## Task item
Copy the lines below exactly. No picture goes into the copy.

═════ Data to examine ═════

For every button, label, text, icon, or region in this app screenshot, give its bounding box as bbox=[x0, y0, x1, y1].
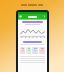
button[interactable]: More options bbox=[43, 15, 46, 18]
button[interactable] bbox=[23, 41, 42, 43]
button[interactable]: Menu bbox=[19, 15, 22, 18]
button[interactable]: Menu bbox=[18, 14, 47, 19]
button[interactable] bbox=[20, 47, 25, 54]
button[interactable] bbox=[20, 27, 45, 39]
button[interactable] bbox=[21, 4, 43, 6]
button[interactable] bbox=[26, 47, 31, 54]
button[interactable] bbox=[22, 21, 43, 23]
button[interactable] bbox=[32, 47, 38, 54]
button[interactable] bbox=[39, 47, 45, 54]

═════

## Solution to this task
For every button, label, text, icon, or region in this app screenshot, give its bounding box as bbox=[x0, y0, x1, y1].
button[interactable]: More options bbox=[43, 15, 46, 18]
button[interactable] bbox=[23, 41, 42, 43]
button[interactable]: Menu bbox=[19, 15, 22, 18]
button[interactable]: Menu bbox=[18, 14, 47, 19]
button[interactable] bbox=[20, 47, 25, 54]
button[interactable] bbox=[20, 27, 45, 39]
button[interactable] bbox=[21, 4, 43, 6]
button[interactable] bbox=[26, 47, 31, 54]
button[interactable] bbox=[22, 21, 43, 23]
button[interactable] bbox=[32, 47, 38, 54]
button[interactable] bbox=[39, 47, 45, 54]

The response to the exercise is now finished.